[Opening Given records section]

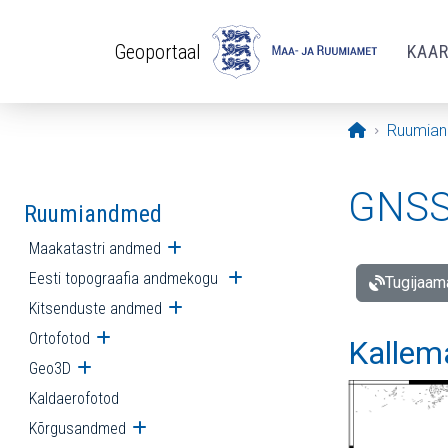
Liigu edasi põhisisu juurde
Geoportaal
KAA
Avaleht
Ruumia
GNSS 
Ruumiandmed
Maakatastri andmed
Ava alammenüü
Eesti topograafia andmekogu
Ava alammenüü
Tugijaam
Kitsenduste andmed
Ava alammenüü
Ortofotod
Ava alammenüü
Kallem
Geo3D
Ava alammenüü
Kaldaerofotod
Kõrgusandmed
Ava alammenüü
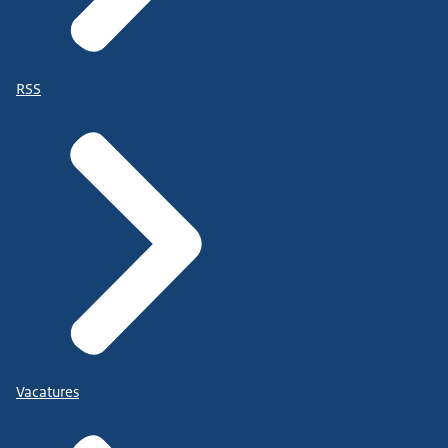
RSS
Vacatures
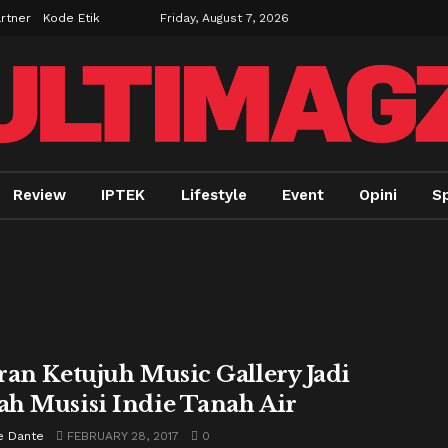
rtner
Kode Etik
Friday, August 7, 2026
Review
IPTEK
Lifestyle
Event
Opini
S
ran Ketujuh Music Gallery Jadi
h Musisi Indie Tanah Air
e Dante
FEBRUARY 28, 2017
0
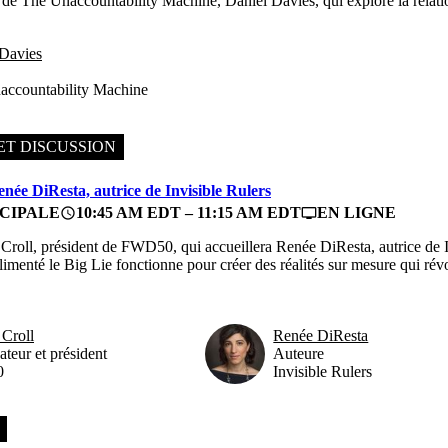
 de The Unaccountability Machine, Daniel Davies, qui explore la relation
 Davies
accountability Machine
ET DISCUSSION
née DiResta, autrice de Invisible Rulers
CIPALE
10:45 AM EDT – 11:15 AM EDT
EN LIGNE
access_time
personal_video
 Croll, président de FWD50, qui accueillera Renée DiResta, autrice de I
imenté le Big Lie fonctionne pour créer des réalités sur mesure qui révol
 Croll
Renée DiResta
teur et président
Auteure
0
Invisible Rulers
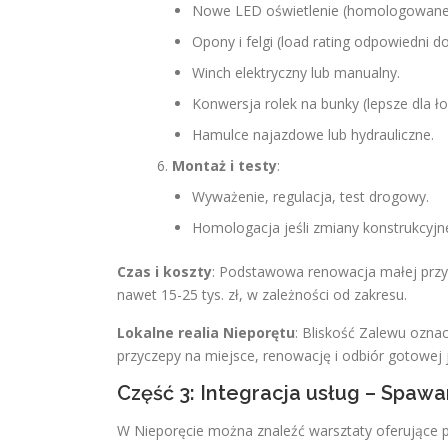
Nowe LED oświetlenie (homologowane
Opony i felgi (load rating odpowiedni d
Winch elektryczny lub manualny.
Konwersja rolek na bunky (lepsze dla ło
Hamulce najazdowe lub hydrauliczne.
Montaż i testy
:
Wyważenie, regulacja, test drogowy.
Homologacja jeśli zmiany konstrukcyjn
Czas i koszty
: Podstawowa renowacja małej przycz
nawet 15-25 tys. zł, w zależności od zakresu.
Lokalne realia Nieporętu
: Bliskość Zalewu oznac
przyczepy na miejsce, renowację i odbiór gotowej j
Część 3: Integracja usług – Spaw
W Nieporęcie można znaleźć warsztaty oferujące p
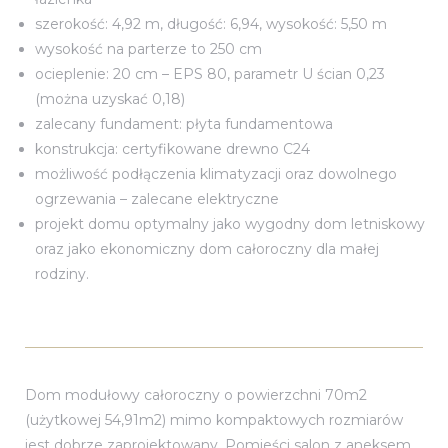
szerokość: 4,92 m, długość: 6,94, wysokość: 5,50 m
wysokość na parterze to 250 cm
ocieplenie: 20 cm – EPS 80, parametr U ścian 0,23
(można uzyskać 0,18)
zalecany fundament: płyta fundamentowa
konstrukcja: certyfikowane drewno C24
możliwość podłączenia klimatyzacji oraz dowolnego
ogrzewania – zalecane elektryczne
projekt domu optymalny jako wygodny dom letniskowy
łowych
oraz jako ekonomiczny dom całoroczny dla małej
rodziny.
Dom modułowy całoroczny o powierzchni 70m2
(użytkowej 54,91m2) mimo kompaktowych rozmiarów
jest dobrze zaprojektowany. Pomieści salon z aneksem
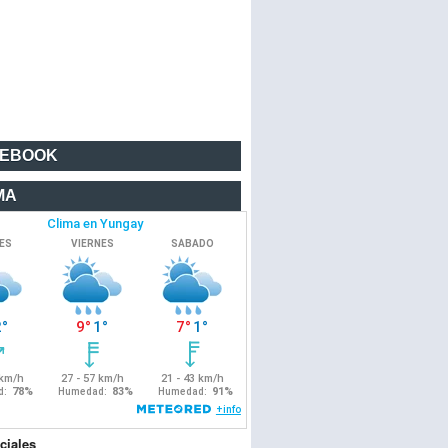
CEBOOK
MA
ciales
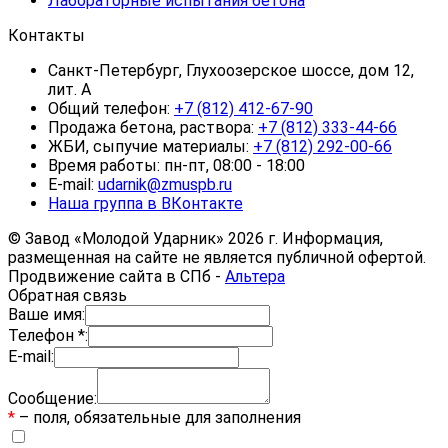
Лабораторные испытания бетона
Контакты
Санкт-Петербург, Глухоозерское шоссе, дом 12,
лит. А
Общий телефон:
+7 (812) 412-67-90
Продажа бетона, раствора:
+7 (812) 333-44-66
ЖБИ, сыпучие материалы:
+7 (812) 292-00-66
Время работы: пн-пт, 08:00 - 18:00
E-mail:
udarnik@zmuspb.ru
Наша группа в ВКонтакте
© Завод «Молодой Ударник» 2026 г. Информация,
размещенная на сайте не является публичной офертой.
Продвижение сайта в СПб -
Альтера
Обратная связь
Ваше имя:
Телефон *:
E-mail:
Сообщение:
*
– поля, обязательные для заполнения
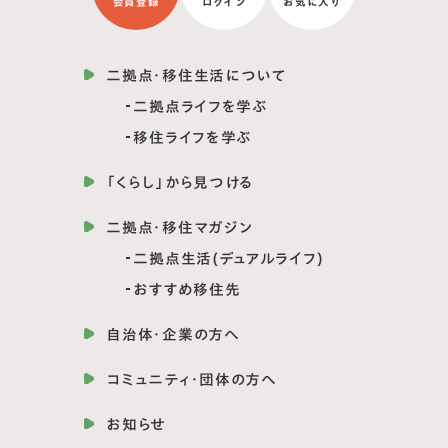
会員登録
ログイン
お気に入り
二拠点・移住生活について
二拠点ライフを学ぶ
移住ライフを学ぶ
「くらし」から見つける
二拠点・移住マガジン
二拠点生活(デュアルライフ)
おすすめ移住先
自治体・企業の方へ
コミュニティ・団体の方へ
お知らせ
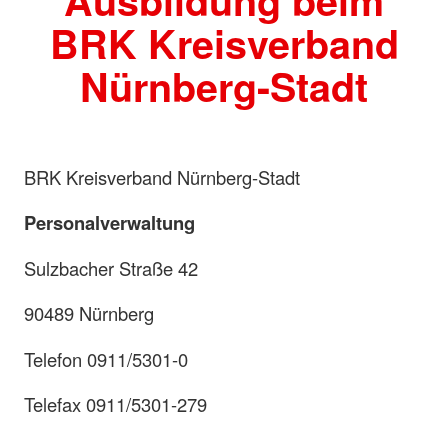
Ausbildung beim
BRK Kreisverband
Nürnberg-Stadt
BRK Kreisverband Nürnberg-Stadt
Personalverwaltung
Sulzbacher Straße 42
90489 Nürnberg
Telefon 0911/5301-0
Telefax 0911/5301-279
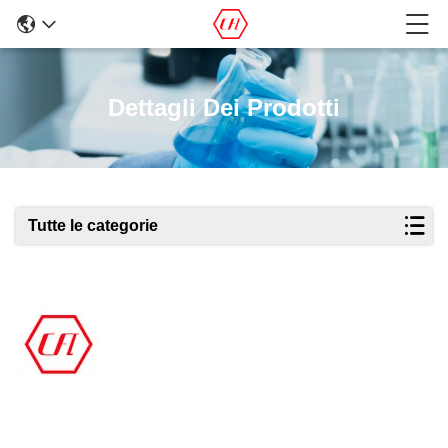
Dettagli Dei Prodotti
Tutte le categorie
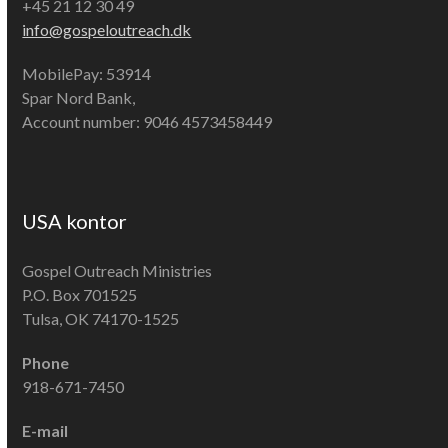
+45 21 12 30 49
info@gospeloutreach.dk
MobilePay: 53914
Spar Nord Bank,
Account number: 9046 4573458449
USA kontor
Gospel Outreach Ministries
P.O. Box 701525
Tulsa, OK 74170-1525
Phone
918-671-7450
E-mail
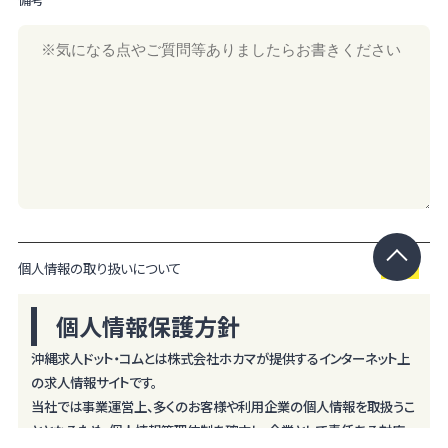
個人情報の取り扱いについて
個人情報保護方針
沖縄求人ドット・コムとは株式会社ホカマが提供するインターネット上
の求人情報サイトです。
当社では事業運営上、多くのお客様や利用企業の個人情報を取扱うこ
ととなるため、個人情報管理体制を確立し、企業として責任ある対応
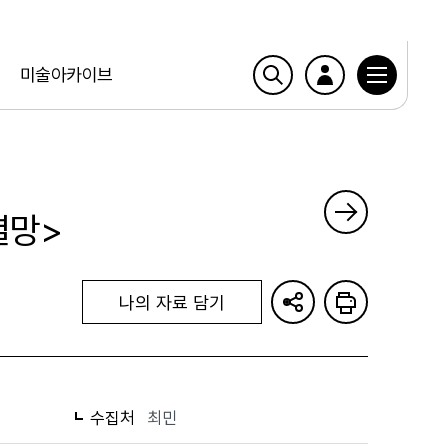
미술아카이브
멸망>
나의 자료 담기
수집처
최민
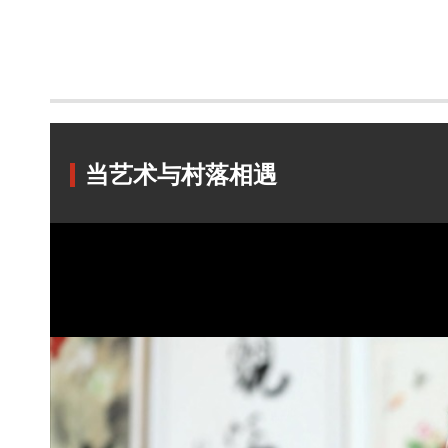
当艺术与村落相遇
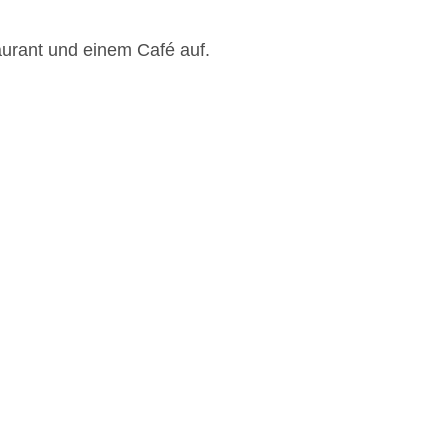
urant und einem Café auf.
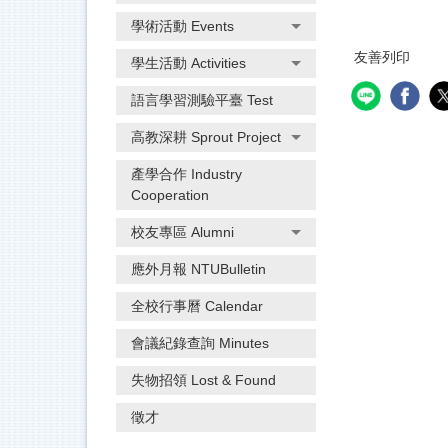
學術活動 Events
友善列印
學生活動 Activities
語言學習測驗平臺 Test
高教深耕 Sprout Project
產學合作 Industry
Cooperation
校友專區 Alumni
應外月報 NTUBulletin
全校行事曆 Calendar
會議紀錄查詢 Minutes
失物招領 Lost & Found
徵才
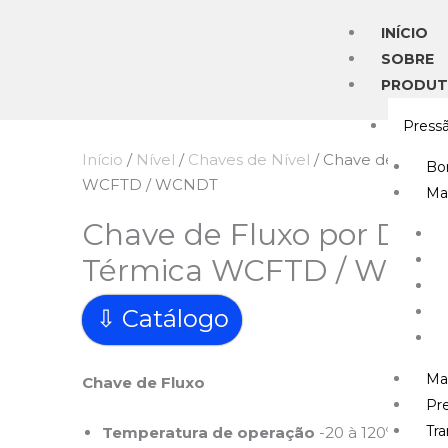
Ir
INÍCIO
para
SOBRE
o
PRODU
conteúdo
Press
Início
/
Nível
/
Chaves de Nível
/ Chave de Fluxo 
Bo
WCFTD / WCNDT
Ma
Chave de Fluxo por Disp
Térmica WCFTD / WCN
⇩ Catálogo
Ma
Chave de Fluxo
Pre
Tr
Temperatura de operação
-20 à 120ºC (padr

[Closing Given records section]

Without any pictures, return the entries exactly as given.

Liigu edasi põhisisu juurde
Geoportaal
KAA
Avaleht
Ruumia
GNSS 
Ruumiandmed
Maakatastri andmed
Ava alammenüü
Eesti topograafia andmekogu
Ava alammenüü
Tugijaam
Kitsenduste andmed
Ava alammenüü
Ortofotod
Ava alammenüü
Kallem
Geo3D
Ava alammenüü
Kaldaerofotod
Kõrgusandmed
Ava alammenüü
RSS
Vacatures
rtner
Kode Etik
Friday, August 7, 2026
Review
IPTEK
Lifestyle
Event
Opini
S
ran Ketujuh Music Gallery Jadi
h Musisi Indie Tanah Air
e Dante
FEBRUARY 28, 2017
0
 de The Unaccountability Machine, Daniel Davies, qui explore la relation
 Davies
accountability Machine
ET DISCUSSION
née DiResta, autrice de Invisible Rulers
CIPALE
10:45 AM EDT – 11:15 AM EDT
EN LIGNE
access_time
personal_video
 Croll, président de FWD50, qui accueillera Renée DiResta, autrice de I
imenté le Big Lie fonctionne pour créer des réalités sur mesure qui révol
 Croll
Renée DiResta
teur et président
Auteure
0
Invisible Rulers
Nowe LED oświetlenie (homologowane
Opony i felgi (load rating odpowiedni d
Winch elektryczny lub manualny.
Konwersja rolek na bunky (lepsze dla ło
Hamulce najazdowe lub hydrauliczne.
Montaż i testy
:
Wyważenie, regulacja, test drogowy.
Homologacja jeśli zmiany konstrukcyjn
Czas i koszty
: Podstawowa renowacja małej przycz
nawet 15-25 tys. zł, w zależności od zakresu.
Lokalne realia Nieporętu
: Bliskość Zalewu oznac
przyczepy na miejsce, renowację i odbiór gotowej j
Część 3: Integracja usług – Spaw
W Nieporęcie można znaleźć warsztaty oferujące p
szerokość: 4,92 m, długość: 6,94, wysokość: 5,50 m
wysokość na parterze to 250 cm
ocieplenie: 20 cm – EPS 80, parametr U ścian 0,23
(można uzyskać 0,18)
zalecany fundament: płyta fundamentowa
konstrukcja: certyfikowane drewno C24
możliwość podłączenia klimatyzacji oraz dowolnego
ogrzewania – zalecane elektryczne
projekt domu optymalny jako wygodny dom letniskowy
łowych
oraz jako ekonomiczny dom całoroczny dla małej
rodziny.
Dom modułowy całoroczny o powierzchni 70m2
(użytkowej 54,91m2) mimo kompaktowych rozmiarów
jest dobrze zaprojektowany. Pomieści salon z aneksem
CEBOOK
MA
ciales
Лабораторные испытания бетона
Контакты
Санкт-Петербург, Глухоозерское шоссе, дом 12,
лит. А
Общий телефон:
+7 (812) 412-67-90
Продажа бетона, раствора:
+7 (812) 333-44-66
ЖБИ, сыпучие материалы:
+7 (812) 292-00-66
Время работы: пн-пт, 08:00 - 18:00
E-mail:
udarnik@zmuspb.ru
Наша группа в ВКонтакте
© Завод «Молодой Ударник» 2026 г. Информация,
размещенная на сайте не является публичной офертой.
Продвижение сайта в СПб -
Альтера
Обратная связь
Ваше имя:
Телефон *:
E-mail:
Сообщение:
*
– поля, обязательные для заполнения
会員登録
ログイン
お気に入り
二拠点・移住生活について
二拠点ライフを学ぶ
移住ライフを学ぶ
「くらし」から見つける
二拠点・移住マガジン
二拠点生活(デュアルライフ)
おすすめ移住先
自治体・企業の方へ
コミュニティ・団体の方へ
お知らせ
Ausbildung beim
BRK Kreisverband
Nürnberg-Stadt
BRK Kreisverband Nürnberg-Stadt
Personalverwaltung
Sulzbacher Straße 42
90489 Nürnberg
Telefon 0911/5301-0
Telefax 0911/5301-279
Dettagli Dei Prodotti
Tutte le categorie
+45 21 12 30 49
info@gospeloutreach.dk
MobilePay: 53914
Spar Nord Bank,
Account number: 9046 4573458449
USA kontor
Gospel Outreach Ministries
P.O. Box 701525
Tulsa, OK 74170-1525
Phone
918-671-7450
E-mail
個人情報の取り扱いについて
個人情報保護方針
沖縄求人ドット・コムとは株式会社ホカマが提供するインターネット上
の求人情報サイトです。
当社では事業運営上、多くのお客様や利用企業の個人情報を取扱うこ
ととなるため、個人情報管理体制を確立し、企業として責任ある対応
미술아카이브
멸망>
나의 자료 담기
수집처
최민
当艺术与村落相遇
urant und einem Café auf.
學術活動 Events
友善列印
學生活動 Activities
語言學習測驗平臺 Test
高教深耕 Sprout Project
產學合作 Industry
Cooperation
校友專區 Alumni
應外月報 NTUBulletin
全校行事曆 Calendar
會議紀錄查詢 Minutes
失物招領 Lost & Found
徵才
Ir
INÍCIO
para
SOBRE
o
PRODU
conteúdo
Press
Início
/
Nível
/
Chaves de Nível
/ Chave de Fluxo 
Bo
WCFTD / WCNDT
Ma
Chave de Fluxo por Disp
Térmica WCFTD / WCN
⇩ Catálogo
Ma
Chave de Fluxo
Pre
Tr
Temperatura de operação
-20 à 120ºC (padr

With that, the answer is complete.